Achanta Mandal is one of the 46 mandals in West Godavari district of the Indian state of Andhra Pradesh. Its headquarters are located in Achanta. The mandal is bordered by Godavari River to the north, Yelamanchili mandal to the east, Poduru mandal to the south, and Penugonda mandal to the west.

== Demographics ==

As of the 2011 Census of India, Achanta Mandal had a population of 60,711, 30,614 males and 30,097 females, resulting in a female to male ratio of 983:1,000. There were 17,477 households, with an average of 3-4 people per household. 5,665 children are in the age group of 0–6 years, of which 2,829 are boys and 2,836 are girls, with a female to male ratio of 1,002:1,000 males. The average literacy rate stands at 77.36% with 22,697 males and 19,884 females. Schedule Caste represents 26.6% of the population (16,159 people), and Schedule Tribe represents 0.6% (374 people).

=== Employment ===
In 2011, 30,259 people (19,304 male; 10,955 female) were engaged in work activities out of the total population of Achanta Mandal. 23,191 people describe their work as main work (employed for six months or more): 1,997 cultivators (owners), 16,390 agricultural laborers, 685 in household industry, and 4,119 in other work areas. 7,068 people are marginal workers (employed for less than six months).

== Administration ==
Achanta Mandal is administered under the Achanta (Assembly constituency) of Narsapuram (Lok Sabha constituency). It is one of the twelve mandals that falls under the Narasapuram revenue division.

== Towns and villages ==
In 2011, the mandal had 10 settlements, all of which are small villages. In terms of population, Achanta is the largest and Kandaravalli is the smallest.
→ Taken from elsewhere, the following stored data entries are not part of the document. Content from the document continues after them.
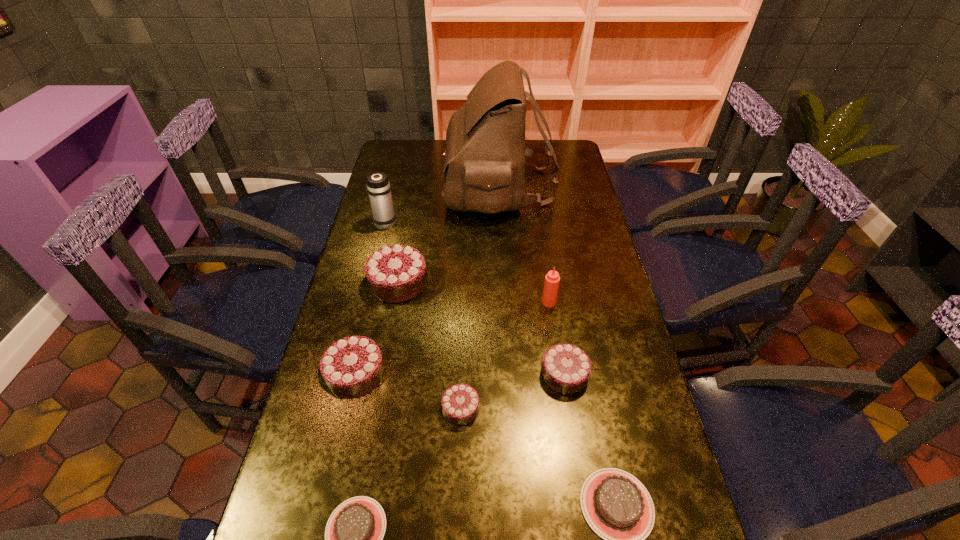 Find the location of a particular element. the fifth closest object relative to the third smallest chocolate chocolate cake is located at coordinates (487, 539).

Find the location of a particular element. Image resolution: width=960 pixels, height=540 pixels. the second closest chocolate cake to the fifth shortest chocolate cake is located at coordinates (487, 539).

At what (x,y) coordinates should I click in order to perform the action: click on chocolate cake object that ranks as the fifth closest to the fifth tallest object. Please return your answer as a coordinate pair (x, y). Looking at the image, I should click on (590, 539).

Where is `the fourth closest chocolate chocolate cake to the thermos bottle`? the fourth closest chocolate chocolate cake to the thermos bottle is located at coordinates (487, 539).

Where is `chocolate chocolate cake identified as the closest to the fifth shortest object`? Image resolution: width=960 pixels, height=540 pixels. chocolate chocolate cake identified as the closest to the fifth shortest object is located at coordinates (481, 481).

Locate an element on the screen. brown chocolate cake that stands as the second closest to the third chocolate chocolate cake from left to right is located at coordinates (590, 539).

Locate an element on the screen. the second closest brown chocolate cake to the fourth shortest object is located at coordinates (370, 539).

Identify the location of vacant space that satisfies the following two spatial constraints: 1. on the back side of the third chocolate chocolate cake from left to right; 2. on the right side of the rightmost chocolate chocolate cake. The height and width of the screenshot is (540, 960). (462, 374).

At what (x,y) coordinates should I click in order to perform the action: click on vacant space that satisfies the following two spatial constraints: 1. on the front side of the third biggest chocolate chocolate cake; 2. on the right side of the second biggest chocolate chocolate cake. Please return your answer as a coordinate pair (x, y). The image size is (960, 540). Looking at the image, I should click on 356,374. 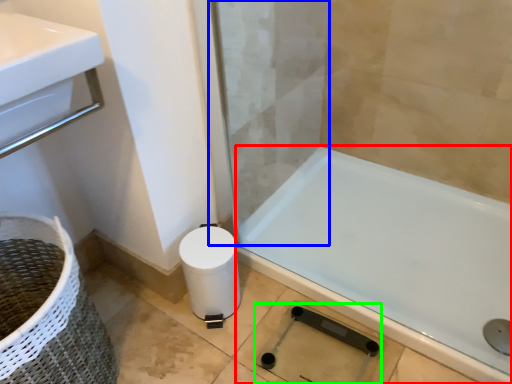 Question: Estimate the real-world distances between objects in this image. Which object is farther from bathtub (highlighted by a red box), screen door (highlighted by a blue box) or shower (highlighted by a green box)?

Choices:
 (A) screen door
 (B) shower

Answer: (A) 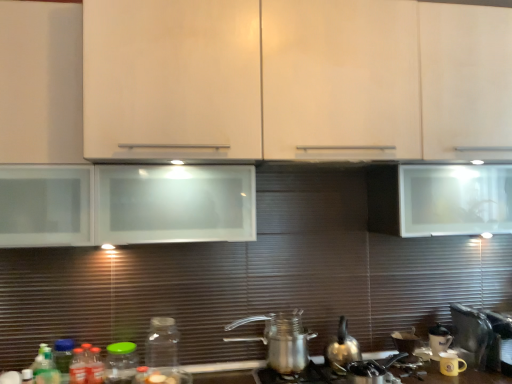 Question: Is green matte bottle at lower left, positioned as the 2th bottle in left-to-right order, beside metallic silver coffee pot at center?

Choices:
 (A) yes
 (B) no

Answer: (B)

Question: Considering the relative sizes of green matte bottle at lower left, which appears as the 4th bottle when viewed from the right, and metallic silver coffee pot at center in the image provided, is green matte bottle at lower left, which appears as the 4th bottle when viewed from the right, shorter than metallic silver coffee pot at center?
The settlements in the mandal are Achanta, Achanta Vemavaram, Bhimalapuram, Kandaravalli, Karugorumilli, Kodamanchili, Koderu, Pedamallam, Penumanchili, and Valluru.

== Education ==
The mandal plays a major role in education for the rural students of nearby villages. Primary and secondary school education is imparted by government, aided and private schools, under the School Education Department of the state. For the academic year 2015–2016, the mandal had more than 6,466 students enrolled in over 80 schools.